Editeur : Les Contrebandiers
Tout d’abord, notons qu’avec sa couverture imprimée sur papier aquarelle et son grand format, le livre est beau… mais cette forme soignée rend d’autant plus surprenant le fait que l’éditeur ait fait l’impasse sur la relecture. Edmond Baudoin ayant en effet retapé du texte du roman de Bénédicte Heim à la machine, réécrit des parties à la main, laissant des ratures… mais en n’étant pas infaillible en orthographe.
Très dommage de voir tant de fautes laissées, mais ne nous arrêtons pas à cela : on prétextera que cela confère à l’ouvrage un côté "carnet", sans aucune restriction de spontanéité.

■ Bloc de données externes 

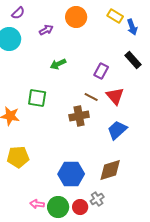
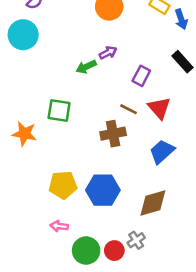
purple arrow: (46, 30) -> (108, 53), moved
yellow pentagon: (18, 157) -> (63, 185), moved
blue hexagon: (71, 174) -> (103, 190), moved
pink arrow: (37, 204) -> (59, 226), moved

Aude est une jeune femme, étudiante en philo, en plein désarroi existentiel.
Corentin est un gamin de neuf ans qui préoccupe beaucoup ses parents par sa précocité et une difficulté d’adaptation.

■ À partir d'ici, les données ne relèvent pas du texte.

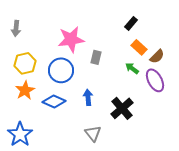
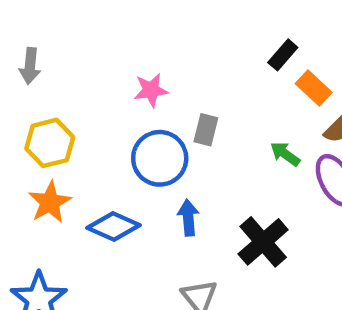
pink star: (71, 39) -> (151, 90), size x0.6
orange rectangle: (139, 47) -> (314, 88), moved
blue circle: (61, 70) -> (160, 158), moved

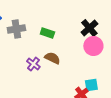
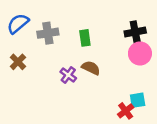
black cross: (89, 28) -> (135, 32), turned 30
green rectangle: (47, 33) -> (85, 38), turned 64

Quand elle sera appelée à le rencontrer pour s’en occuper quelques heures par semaine, le coup de foudre sera fulgurant et réciproque. Aude cherchera à substituer le manque dévorant du prochain rendez-vous et le vertige de l’incompréhensible par des ébats sexuels virulents avec un inconnu. Elle laissera à l’abandon sa thèse et aller à vau-l’eau son couple. Demeure un gigantesque désir sensuel et fusionnel avec l’enfant.
D’abord paru sous forme de roman (en 2003, chez le même éditeur) donc, Tu ne mourras pas propose une trame simplissime mais où tout se joue dans la psychologie des personnages, sans rien esquiver du caractère tabou de leur relation.

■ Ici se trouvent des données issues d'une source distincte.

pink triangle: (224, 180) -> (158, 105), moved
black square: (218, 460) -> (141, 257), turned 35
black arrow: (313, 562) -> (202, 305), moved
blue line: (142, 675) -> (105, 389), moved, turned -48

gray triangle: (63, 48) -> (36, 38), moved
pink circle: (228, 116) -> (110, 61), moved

Edmond Baudoin, le dessinateur bien connu, et Bénédicte Heim, la jeune écrivain, éprouvent une admiration mutuelle qui leur fait dire: "La façon dont elle utilise les mots, dont courent les points, les phrases longues, les phrases courtes, lui permettent d’aller au plus près de l’impalpable." et "Son dessin et mon écriture se rejoignent par une conviction que la beauté, la sensualité ne vont pas sans une quête de transcendance et de sacré."
Une lecture dont on ne ressort pas neutre, indéniablement, puisqu’elle traite d’une forme de pédophilie – aussi illusionnée et consentante soit la manière dont c’est présenté. Si ce livre avait raconté la même histoire, mais en inversant les sexes, auteurs et éditeur seraient probablement déjà devant la Cour de Justice.
Graphiquement, on retrouve du Baudoin plus habituel, avec sa maîtrise parfaite du noir et blanc… mais n’osant pas se substituer aux mots de l’écrivain. Par pudeur, par galanterie ou par humilité, il ne parvient pas à faire un réel travail d’adaptation, de réappropriation de ce récit, tandis qu’à l’inverse, sa version du conte Peau d’âne (chez Gallimard) lui avait permis de renouveler sa narration et d’utiliser une belle palette de couleurs qui lui était inhabituelle.
Même si on le sent totalement imprégné par ce roman qui l’a touché, son choix de maintenir des pavés d’écrits écrase considérablement l’impact du dessin.
Réussir la transposition en bande dessinée aurait nécessité davantage de non-dits, d’intensité de postures et d’expressions. De plus, si Bénédicte Heim a, par sa plume, le pouvoir d’évoquer les sentiments intimes avec force, son récit n’est pas exempt de passages inadéquatement emphatiques, qui auraient pu donner à Baudoin l’opportunité de les remplacer par de magnifiques séquences visuelles.
Et pour finir, il est surprenant que le dessinateur ait conservé certaines longueurs, mais n’ait pas traité l'épilogue du roman.
A ne pas mettre entre toutes les mains, Tu ne mourras pas peut susciter le débat.